▸ **PROVIDED RECORDS**:

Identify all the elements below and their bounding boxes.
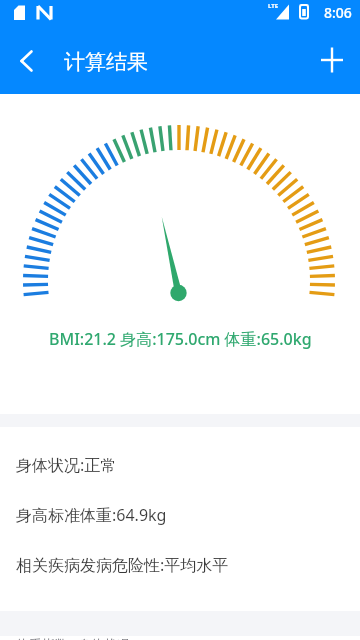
staticText: 计算结果 (64, 49, 148, 75)
staticText: 身体状况:正常 (16, 454, 117, 476)
staticText: BMI:21.2 身高:175.0cm 体重:65.0kg (49, 328, 312, 350)
staticText: 相关疾病发病危险性:平均水平 (16, 554, 229, 576)
staticText: 身体状况 (78, 636, 130, 640)
staticText: LTE (268, 2, 279, 10)
button[interactable]: 相关疾病发病危险性:平均水平 (0, 540, 360, 590)
staticText: 8:06 (324, 3, 352, 22)
button[interactable]: Back (10, 44, 44, 78)
staticText: 身高标准体重:64.9kg (16, 504, 167, 526)
button[interactable]: 身体状况:正常 (0, 440, 360, 490)
staticText: 体重指数 (16, 636, 68, 640)
button[interactable]: 体重指数 (0, 636, 360, 640)
button[interactable]: 身高标准体重:64.9kg (0, 490, 360, 540)
button[interactable]: Add (315, 43, 349, 77)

▸ **PROBLEM TO SOLVE**: Without the pictures, return each entry exactly as given.

▸ **RESPONSE TO THIS TASK**:
Identify all the elements below and their bounding boxes.
staticText: 计算结果 (64, 49, 148, 75)
staticText: 身体状况:正常 (16, 454, 117, 476)
staticText: BMI:21.2 身高:175.0cm 体重:65.0kg (49, 328, 312, 350)
staticText: 相关疾病发病危险性:平均水平 (16, 554, 229, 576)
staticText: 身体状况 (78, 636, 130, 640)
staticText: LTE (268, 2, 279, 10)
button[interactable]: 相关疾病发病危险性:平均水平 (0, 540, 360, 590)
staticText: 8:06 (324, 3, 352, 22)
button[interactable]: Back (10, 44, 44, 78)
staticText: 身高标准体重:64.9kg (16, 504, 167, 526)
button[interactable]: 身体状况:正常 (0, 440, 360, 490)
staticText: 体重指数 (16, 636, 68, 640)
button[interactable]: 体重指数 (0, 636, 360, 640)
button[interactable]: 身高标准体重:64.9kg (0, 490, 360, 540)
button[interactable]: Add (315, 43, 349, 77)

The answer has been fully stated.